Would you copy every line of the listing below that includes the word "Search"?

-- Opening Marker --

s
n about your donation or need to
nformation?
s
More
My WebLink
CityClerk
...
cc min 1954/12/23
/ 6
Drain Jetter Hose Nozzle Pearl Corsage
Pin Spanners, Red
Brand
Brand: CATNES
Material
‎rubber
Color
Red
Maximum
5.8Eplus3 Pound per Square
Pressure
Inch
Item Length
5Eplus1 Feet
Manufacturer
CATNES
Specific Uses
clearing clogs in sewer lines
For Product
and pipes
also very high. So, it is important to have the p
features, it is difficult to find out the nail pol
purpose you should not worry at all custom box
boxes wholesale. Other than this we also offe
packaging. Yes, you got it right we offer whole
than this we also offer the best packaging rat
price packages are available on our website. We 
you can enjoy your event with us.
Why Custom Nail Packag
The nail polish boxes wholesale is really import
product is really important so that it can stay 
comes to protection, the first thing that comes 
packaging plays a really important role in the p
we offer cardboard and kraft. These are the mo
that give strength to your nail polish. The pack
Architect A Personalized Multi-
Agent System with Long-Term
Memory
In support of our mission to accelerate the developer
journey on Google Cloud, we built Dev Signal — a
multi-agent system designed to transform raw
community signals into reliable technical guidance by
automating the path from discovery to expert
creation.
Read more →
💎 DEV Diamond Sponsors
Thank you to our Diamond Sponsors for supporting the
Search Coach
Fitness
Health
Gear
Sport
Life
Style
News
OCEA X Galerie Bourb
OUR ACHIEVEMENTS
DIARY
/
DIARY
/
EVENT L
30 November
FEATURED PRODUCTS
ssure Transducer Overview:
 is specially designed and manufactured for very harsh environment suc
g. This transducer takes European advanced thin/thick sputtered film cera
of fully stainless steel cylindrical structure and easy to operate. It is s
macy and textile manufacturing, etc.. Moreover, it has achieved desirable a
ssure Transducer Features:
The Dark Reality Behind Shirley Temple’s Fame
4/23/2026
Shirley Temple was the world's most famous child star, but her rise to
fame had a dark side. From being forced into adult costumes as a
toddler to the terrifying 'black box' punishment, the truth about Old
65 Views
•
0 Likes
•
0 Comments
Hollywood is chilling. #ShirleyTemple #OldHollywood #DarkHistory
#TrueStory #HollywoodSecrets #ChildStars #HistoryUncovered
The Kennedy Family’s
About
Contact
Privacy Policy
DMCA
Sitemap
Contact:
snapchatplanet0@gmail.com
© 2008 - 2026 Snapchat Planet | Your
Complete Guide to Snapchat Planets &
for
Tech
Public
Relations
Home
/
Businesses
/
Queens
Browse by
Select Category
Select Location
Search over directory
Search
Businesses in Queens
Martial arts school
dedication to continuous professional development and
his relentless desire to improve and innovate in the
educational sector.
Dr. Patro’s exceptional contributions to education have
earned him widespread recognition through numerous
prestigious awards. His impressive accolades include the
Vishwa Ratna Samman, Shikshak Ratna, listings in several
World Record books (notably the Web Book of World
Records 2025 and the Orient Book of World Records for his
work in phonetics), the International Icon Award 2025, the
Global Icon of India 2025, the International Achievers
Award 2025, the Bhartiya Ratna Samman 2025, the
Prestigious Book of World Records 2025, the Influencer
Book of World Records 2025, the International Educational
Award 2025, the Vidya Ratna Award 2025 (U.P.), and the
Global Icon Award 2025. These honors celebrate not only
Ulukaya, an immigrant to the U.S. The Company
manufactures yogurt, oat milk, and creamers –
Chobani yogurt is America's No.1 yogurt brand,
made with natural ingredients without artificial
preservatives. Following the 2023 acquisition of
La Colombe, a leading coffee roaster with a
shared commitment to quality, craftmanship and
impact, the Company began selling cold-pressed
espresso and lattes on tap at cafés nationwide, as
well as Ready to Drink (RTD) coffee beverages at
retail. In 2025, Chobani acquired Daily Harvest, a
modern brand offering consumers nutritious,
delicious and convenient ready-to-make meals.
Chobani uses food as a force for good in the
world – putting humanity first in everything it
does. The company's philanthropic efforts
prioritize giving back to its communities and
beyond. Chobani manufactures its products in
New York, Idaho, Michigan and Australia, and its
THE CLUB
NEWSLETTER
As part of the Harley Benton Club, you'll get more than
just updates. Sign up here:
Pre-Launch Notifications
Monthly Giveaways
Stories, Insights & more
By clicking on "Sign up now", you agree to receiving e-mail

-- Closing Marker --

* _SOLUTION TO THE EXERCISE_
Search Coach
Search over directory
Search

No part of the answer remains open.